Google opposes German law on Google News (and similar services)

As reported by the Financial Times, yesterday Google launched a public campaign called Defend Your Net.

This is an attempt to stop Germany passing legislation that would allow publishers to charge internet search engines for displaying links to newspaper articles on services like Google News (see earlier 1709 Blog report here). 


The Bundestag is supposed to discuss what has come to be known as the Lex Google or Google Tax tomorrow.
The draft legislation is backed by Chancellor Angela Merkel's ruling coalition of Christian Democrats and Free Democrats, and is intended to recoup some of the revenues traditional publishers have lost to the web. The German association of newspaper publishers says that newspaper revenues fell 20% to €11bn per year between 2000 and 2009 as readers and advertisers migrated to the internet. In 2011 the decline in advertising revenues (-1.2 percent) was however considerably smaller than in 2009 (-15.9 percent) (some additional data can be found here).
Embarrassed Oscar caught in one of those
rare moments not spent reading
financial news online
If passed (this should happen sometime next summer), the bill would introduce an ancillary right for press publishers. This would result in search engines having to seek publishers' permission for displaying links and snippets and also pay a licence fee for their use.
As explained by the Daily Business Post, the proposed piece of legislation would give publishers the exclusive right to make commercial uses of their journalistic contents in the year following their publication. 
Google's Defend Your Net campaign contains also a page dedicated to 10 facts about intellectual property. Among the other things, Google points out that publishers can already decide whether they want their pages be found through Search.
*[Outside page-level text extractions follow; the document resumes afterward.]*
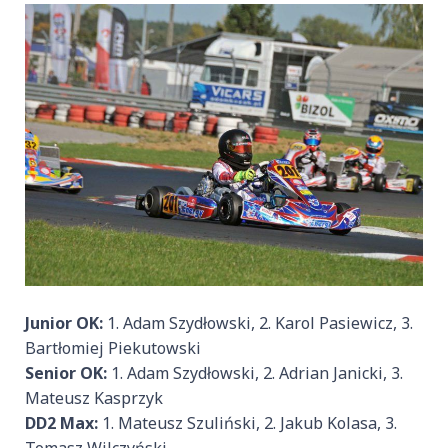
Junior OK:
1. Adam Szydłowski, 2. Karol Pasiewicz, 3.
Bartłomiej Piekutowski
Senior OK:
1. Adam Szydłowski, 2. Adrian Janicki, 3.
Mateusz Kasprzyk
DD2 Max:
1. Mateusz Szuliński, 2. Jakub Kolasa, 3.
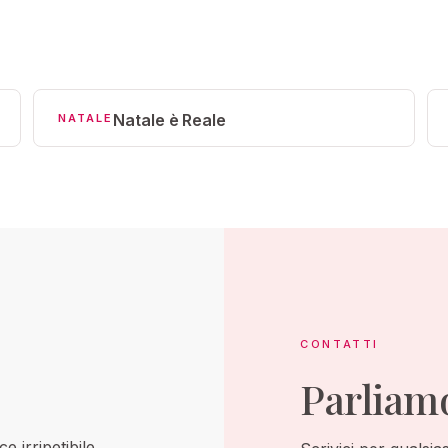
Natale è Reale
NATALE
CONTATTI
Parlia
e irripetibile.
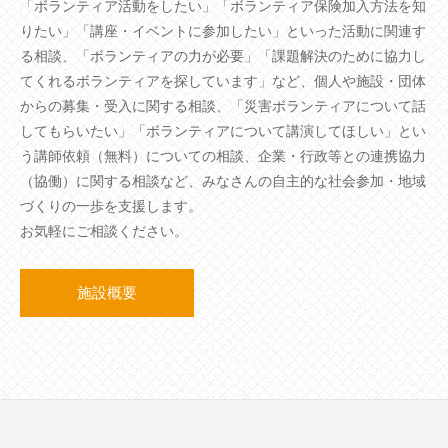
「ボランティア活動をしたい」「ボランティア保険加入方法を知
りたい」「講座・イベントに参加したい」といった活動に関連す
る相談、「ボランティアの力が必要」「課題解決のために協力し
てくれるボランティアを探しています」など、個人や施設・団体
からの募集・受入に関する相談、「災害ボランティアについて話
してもらいたい」「ボランティアについて講演してほしい」とい
う講師依頼（無料）についての相談、企業・行政等との連携協力
（協働）に関する相談など、みなさんの自主的な社会参加・地域
づくりの一歩を支援します。
お気軽にご相談ください。
施設概要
In addition, not only is the Google News service completely free of advertising, but it directs as many as 45% of a German news website's readers via google.de.
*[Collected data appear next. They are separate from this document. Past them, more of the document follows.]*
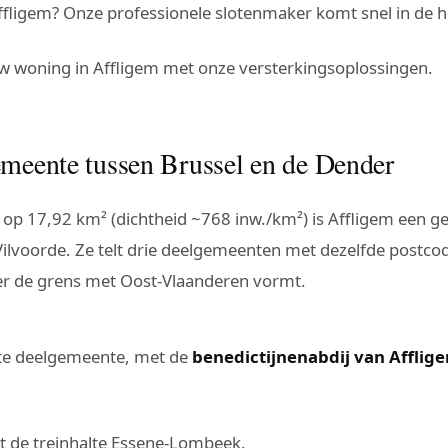
ffligem? Onze professionele slotenmaker komt snel in de 
uw woning in Affligem met onze versterkingsoplossingen.
emeente tussen Brussel en de Dender
 op 17,92 km² (dichtheid ~768 inw./km²) is Affligem een 
Vilvoorde. Ze telt drie deelgemeenten met dezelfde postc
er de grens met Oost-Vlaanderen vormt.
kte deelgemeente, met de
benedictijnenabdij van Afflig
et de treinhalte Essene-Lombeek.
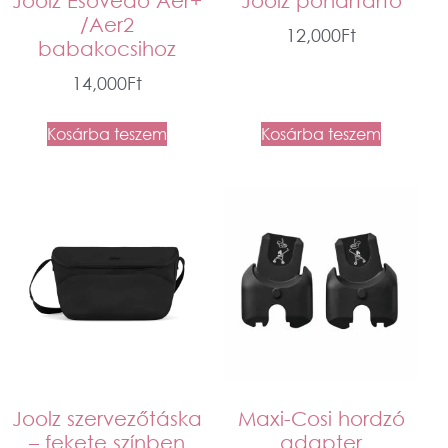
Joolz Esővédő Aer+
Joolz pohártartó
/Aer2
12,000
Ft
babakocsihoz
14,000
Ft
Kosárba teszem
Kosárba teszem
Joolz szervezőtáska
Maxi-Cosi hordzó
– fekete színben
adapter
There were times when news
services clearly involved acts
of communication to the public
Overall such a law, claims Google, would damage the German economy, threaten the diversity of information, result in massive legal uncertainty, set back innovative media and copyright and cause a market economy paradox. 
In the meanwhile, Mozilla has joined Google in its battle against the Lex Google. In a blog post published earlier today, Mozilla has made it clear that
[the proposed legislation] may be bad for users and the web. If snippets and headlines require licence fees, the ability to locate information may be curtailed as search engines could (and likely will) simply remove the publishers from their index - an approach Google has already taken in Belgium. If this happens, locating the news becomes more difficult. Imposition of licence fees in this context may also reduce competition by making it more difficult for new entrants who cannot pay such fees, and unintentionally favouring well-funded players who can pay.
We’ll see what the future holds for the German Lex Google. In any case, it is apparent that, should the bill be approved in the end, it would set a strong precedent which is likely to induce other European countries (eg France: see here and here) to imitate Germany and ask Google to pay for displaying links to and snippets of newspaper articles.
This Kat reckons that many interests are at stake here. However, she wonders whether some guidance on the actual legitimacy of services like Google News may come from the Court of Justice of the European Union, which has just been asked to consider whether linking may be tantamount to an act of communication, as per Article 3(1) of the InfoSoc Directive.